Extracted records: Begin

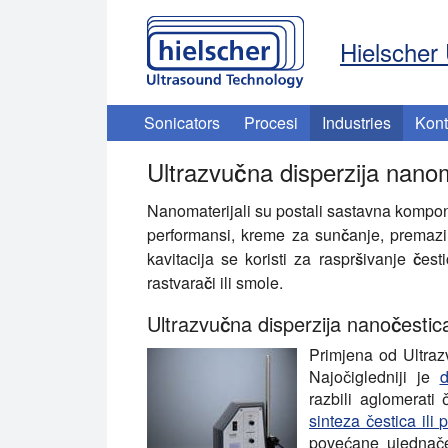
Hielscher 
Sonicators
Procesi
Industries
Kont
Ultrazvučna disperzija nanom
Nanomaterijali su postali sastavna komponen
performansi, kreme za sunčanje, premazi 
kavitacija se koristi za raspršivanje čest
rastvarači ili smole.
Ultrazvučna disperzija nanočestic
Primjena od
Ultraz
Najočigledniji je
d
razbili aglomerati
sinteza čestica ili p
povećane ujednače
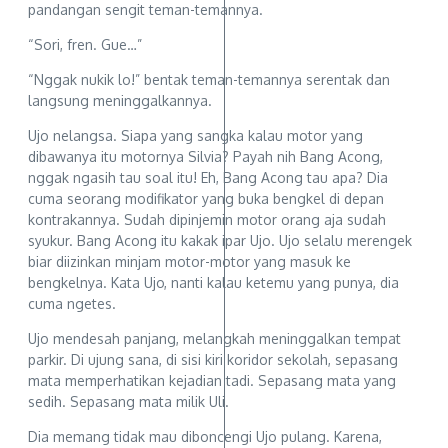
pandangan sengit teman-temannya.
“Sori, fren. Gue…”
“Nggak nukik lo!” bentak teman-temannya serentak dan
langsung meninggalkannya.
Ujo nelangsa. Siapa yang sangka kalau motor yang
dibawanya itu motornya Silvia? Payah nih Bang Acong,
nggak ngasih tau soal itu! Eh, Bang Acong tau apa? Dia
cuma seorang modifikator yang buka bengkel di depan
kontrakannya. Sudah dipinjemin motor orang aja sudah
syukur. Bang Acong itu kakak ipar Ujo. Ujo selalu merengek
biar diizinkan minjam motor-motor yang masuk ke
bengkelnya. Kata Ujo, nanti kalau ketemu yang punya, dia
cuma ngetes.
Ujo mendesah panjang, melangkah meninggalkan tempat
parkir. Di ujung sana, di sisi kiri koridor sekolah, sepasang
mata memperhatikan kejadian tadi. Sepasang mata yang
sedih. Sepasang mata milik Uli.
Dia memang tidak mau diboncengi Ujo pulang. Karena,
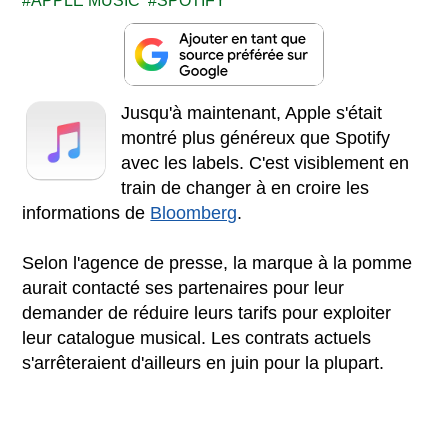
APPLE MUSIC
SPOTIFY
Jusqu'à maintenant, Apple s'était
montré plus généreux que Spotify
avec les labels. C'est visiblement en
train de changer à en croire les
informations de
Bloomberg
.
Selon l'agence de presse, la marque à la pomme
aurait contacté ses partenaires pour leur
demander de réduire leurs tarifs pour exploiter
leur catalogue musical. Les contrats actuels
s'arrêteraient d'ailleurs en juin pour la plupart.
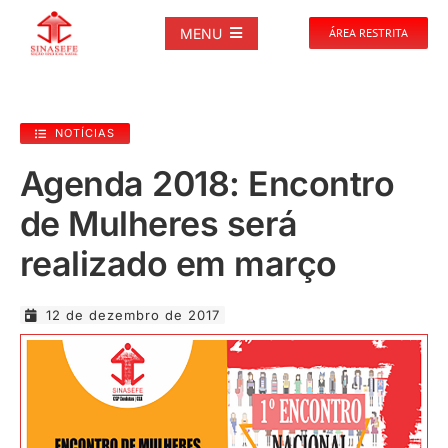
Ir
para
MENU
ÁREA RESTRITA
o
conteúdo
SOBRE
NOTÍCIAS
NOTÍCIAS
Agenda 2018: Encontro
de Mulheres será
PUBLICAÇÕES
realizado em março
DOCUMENTOS
12 de dezembro de 2017
GALERIAS
EVENTOS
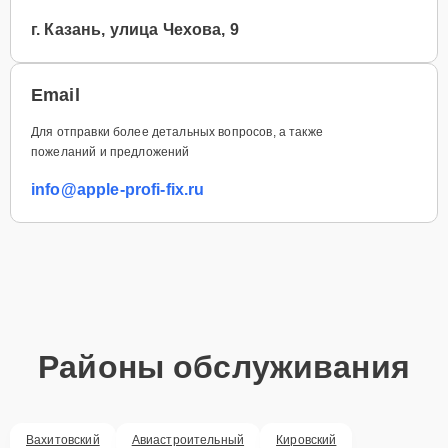
г. Казань, улица Чехова, 9
Email
Для отправки более детальных вопросов, а также
пожеланий и предложений
info@apple-profi-fix.ru
Районы обслуживания
Вахитовский
Авиастроительный
Кировский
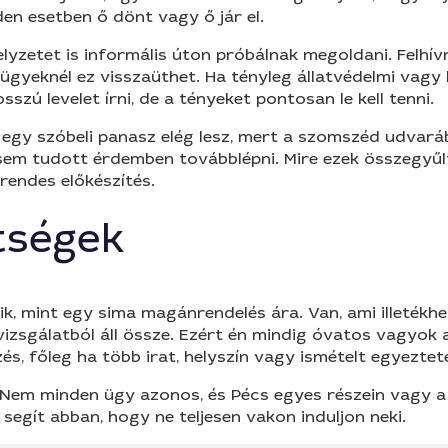
den esetben ő dönt vagy ő jár el.
yzetet is informális úton próbálnak megoldani. Felhívna
 ügyeknél ez visszaüthet. Ha tényleg állatvédelmi vag
szú levelet írni, de a tényeket pontosan le kell tenni.
y egy szóbeli panasz elég lesz, mert a szomszéd udvar
i sem tudott érdemben továbblépni. Mire ezek összegyűl
rendes előkészítés.
tségek
, mint egy sima magánrendelés ára. Van, ami illetékhez
 vizsgálatból áll össze. Ezért én mindig óvatos vagyok 
és, főleg ha több irat, helyszín vagy ismételt egyeztetés
Nem minden ügy azonos, és Pécs egyes részein vagy a v
gít abban, hogy ne teljesen vakon induljon neki.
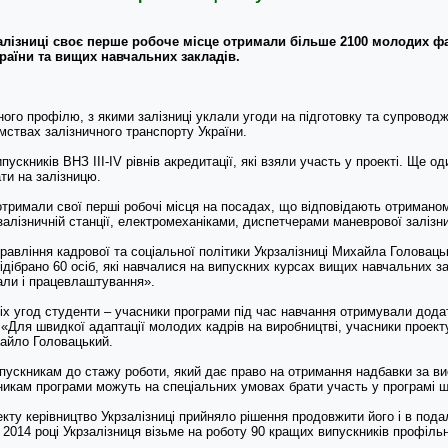
залізниці своє перше робоче місце отримали більше 2100 молодих ф
раїни та вищих навчальних закладів.
чного профілю, з якими залізниці уклали угоди на підготовку та супрово
мствах залізничного транспорту України.
скників ВНЗ ІІІ-ІV рівнів акредитації, які взяли участь у проекті. Ще о
ти на залізницю.
тримали свої перші робочі місця на посадах, що відповідають отриманом
лізничній станції, електромеханіками, диспетчерами маневрової залізнич
авління кадрової та соціальної політики Укрзалізниці Михайла Головаць
відібрано 60 осіб, які навчалися на випускних курсах вищих навчальних з
вали і працевлаштування».
іх угод студенти – учасники програми під час навчання отримували дода
«Для швидкої адаптації молодих кадрів на виробництві, учасники проек
айло Головацький.
ипускникам до стажу роботи, який дає право на отримання надбавки за в
никам програми можуть на спеціальних умовах брати участь у програмі щ
ту керівництво Укрзалізниці прийняло рішення продовжити його і в подал
 у 2014 році Укрзалізниця візьме на роботу 90 кращих випускників профіл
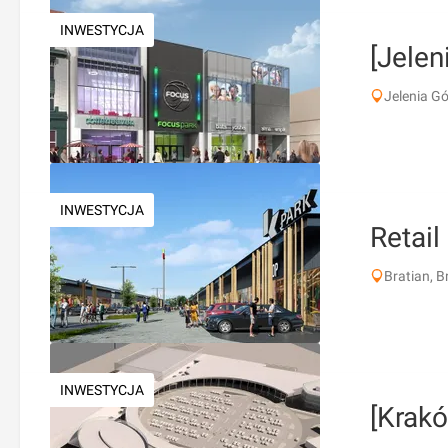
INWESTYCJA
[Jelen
Jelenia G
INWESTYCJA
Retail
Bratian, B
INWESTYCJA
[Krak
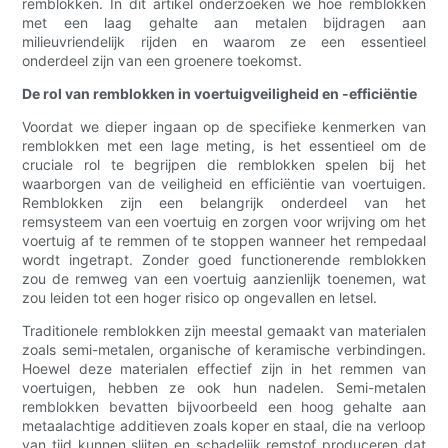
remblokken. In dit artikel onderzoeken we hoe remblokken
met een laag gehalte aan metalen bijdragen aan
milieuvriendelijk rijden en waarom ze een essentieel
onderdeel zijn van een groenere toekomst.
De rol van remblokken in voertuigveiligheid en -efficiëntie
Voordat we dieper ingaan op de specifieke kenmerken van
remblokken met een lage meting, is het essentieel om de
cruciale rol te begrijpen die remblokken spelen bij het
waarborgen van de veiligheid en efficiëntie van voertuigen.
Remblokken zijn een belangrijk onderdeel van het
remsysteem van een voertuig en zorgen voor wrijving om het
voertuig af te remmen of te stoppen wanneer het rempedaal
wordt ingetrapt. Zonder goed functionerende remblokken
zou de remweg van een voertuig aanzienlijk toenemen, wat
zou leiden tot een hoger risico op ongevallen en letsel.
Traditionele remblokken zijn meestal gemaakt van materialen
zoals semi-metalen, organische of keramische verbindingen.
Hoewel deze materialen effectief zijn in het remmen van
voertuigen, hebben ze ook hun nadelen. Semi-metalen
remblokken bevatten bijvoorbeeld een hoog gehalte aan
metaalachtige additieven zoals koper en staal, die na verloop
van tijd kunnen slijten en schadelijk remstof produceren dat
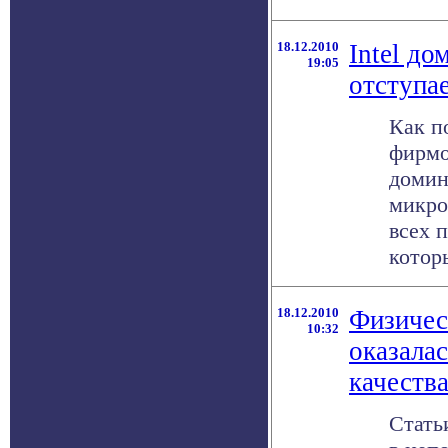
18.12.2010
Intel д
19:05
отступа
Как п
фирмой
домин
микро
всех 
которы
18.12.2010
Физичес
10:32
оказала
качеств
Стать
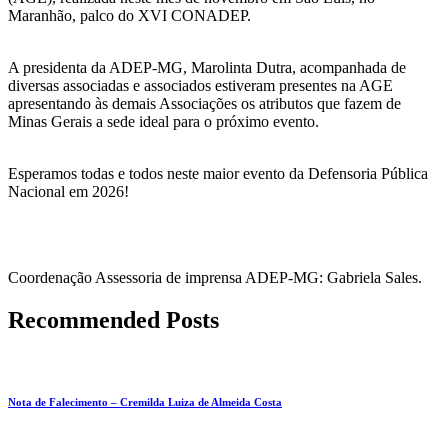
Maranhão, palco do XVI CONADEP.
A presidenta da ADEP-MG, Marolinta Dutra, acompanhada de
diversas associadas e associados estiveram presentes na AGE
apresentando às demais Associações os atributos que fazem de
Minas Gerais a sede ideal para o próximo evento.
Esperamos todas e todos neste maior evento da Defensoria Pública
Nacional em 2026!
Coordenação Assessoria de imprensa ADEP-MG: Gabriela Sales.
Recommended Posts
Nota de Falecimento – Cremilda Luiza de Almeida Costa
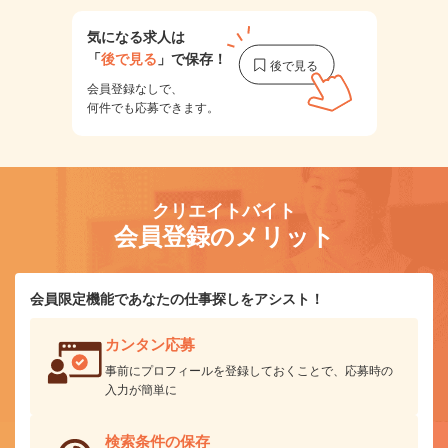
気になる求人は
「
後で見る
」で保存！
会員登録なしで、
何件でも応募できます。
クリエイトバイト
会員登録のメリット
会員限定機能であなたの仕事探しをアシスト！
カンタン応募
事前にプロフィールを登録しておくことで、応募時の
入力が簡単に
検索条件の保存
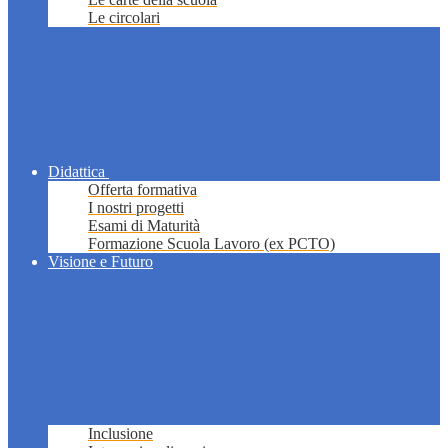
Le circolari
Didattica
Offerta formativa
I nostri progetti
Esami di Maturità
Formazione Scuola Lavoro (ex PCTO)
Visione e Futuro
Inclusione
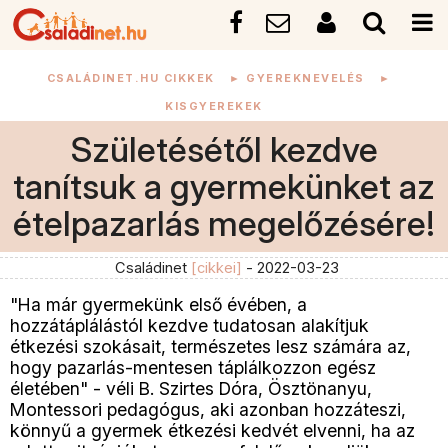
CSALÁDINET.HU CIKKEK
►
GYEREKNEVELÉS
►
KISGYEREKEK
Születésétől kezdve
tanítsuk a gyermekünket az
ételpazarlás megelőzésére!
Családinet
[cikkei]
- 2022-03-23
"Ha már gyermekünk első évében, a
hozzátáplálástól kezdve tudatosan alakítjuk
étkezési szokásait, természetes lesz számára az,
hogy pazarlás-mentesen táplálkozzon egész
életében" - véli B. Szirtes Dóra, Ösztönanyu,
Montessori pedagógus, aki azonban hozzáteszi,
könnyű a gyermek étkezési kedvét elvenni, ha az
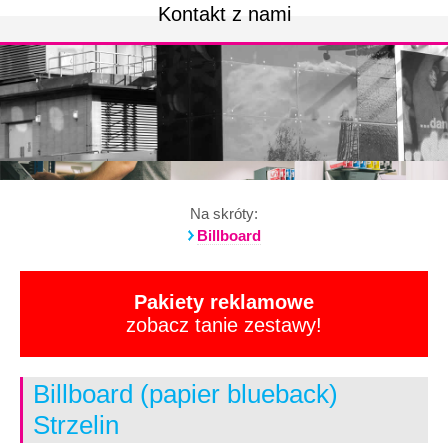
Kontakt z nami
Na skróty:
Billboard
Pakiety reklamowe
zobacz tanie zestawy!
Billboard (papier blueback)
Strzelin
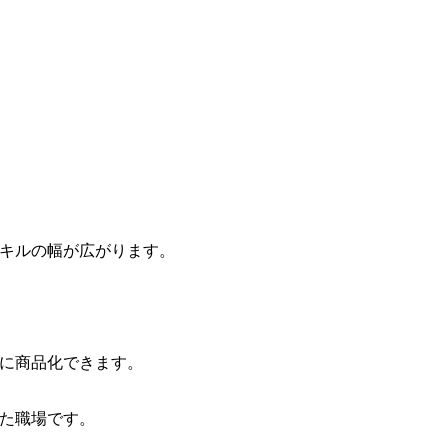
キルの幅が広がります。
に商品化できます。
た職場です。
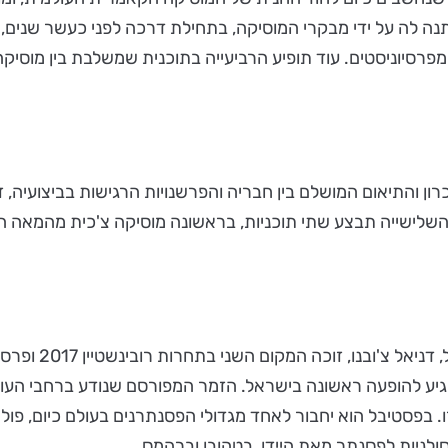
 לה על ידי מבקרי המוסיקה, בתחילת דרכה לפני כעשר שנים,
רסיוניסטים. עוד תופיע הרביעייה בתוכנית שמשלבת בין מוסיקה ק
ון והתיאום המושלם בין חבריה והפרשנויות הרגישות בביצועיה,
עוד בקרב המוסיק
גיע להופעה ראשונה בישראל. הזמר המפורסם שנודע ברחבי העולם
רו. בפסטיבל הוא יחבור לאחד מגדולי הפסנתרנים בעולם כיום, פול
סולניות לפסנתר מאת היידן, בטהובן וברהמס.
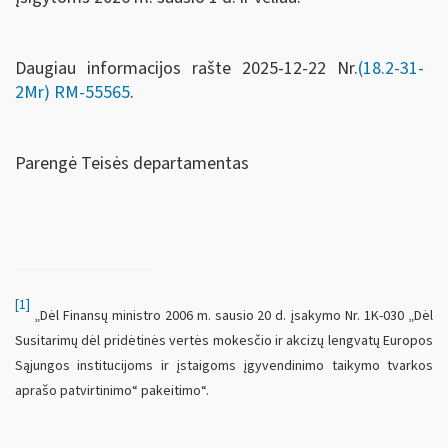
Daugiau informacijos rašte 2025-12-22 Nr.
(18.2-31-
2Mr)
RM-55565
.
Parengė Teisės departamentas
[1]
„Dėl Finansų ministro 2006 m. sausio 20 d. įsakymo Nr. 1K-030 „Dėl
Susitarimų dėl pridėtinės vertės mokesčio ir akcizų lengvatų Europos
Sąjungos institucijoms ir įstaigoms įgyvendinimo taikymo tvarkos
aprašo patvirtinimo“ pakeitimo“.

Extracted records: End

### Requirement
Working from the entries above, reproduce exactly and only the lines beginning with the line that has "Agenda 2018: Encontro" and ending with the line that has "gít abban, hogy"; omit all pictures.

### Answer below
Agenda 2018: Encontro
de Mulheres será
PUBLICAÇÕES
realizado em março
DOCUMENTOS
12 de dezembro de 2017
GALERIAS
EVENTOS
г. Казань, улица Чехова, 9
Email
Для отправки более детальных вопросов, а также
пожеланий и предложений
info@apple-profi-fix.ru
Районы обслуживания
Вахитовский
Авиастроительный
Кировский
den esetben ő dönt vagy ő jár el.
yzetet is informális úton próbálnak megoldani. Felhívna
 ügyeknél ez visszaüthet. Ha tényleg állatvédelmi vag
szú levelet írni, de a tényeket pontosan le kell tenni.
y egy szóbeli panasz elég lesz, mert a szomszéd udvar
i sem tudott érdemben továbblépni. Mire ezek összegyűl
rendes előkészítés.
tségek
, mint egy sima magánrendelés ára. Van, ami illetékhez
 vizsgálatból áll össze. Ezért én mindig óvatos vagyok 
és, főleg ha több irat, helyszín vagy ismételt egyeztetés
Nem minden ügy azonos, és Pécs egyes részein vagy a v
gít abban, hogy ne teljesen vakon induljon neki.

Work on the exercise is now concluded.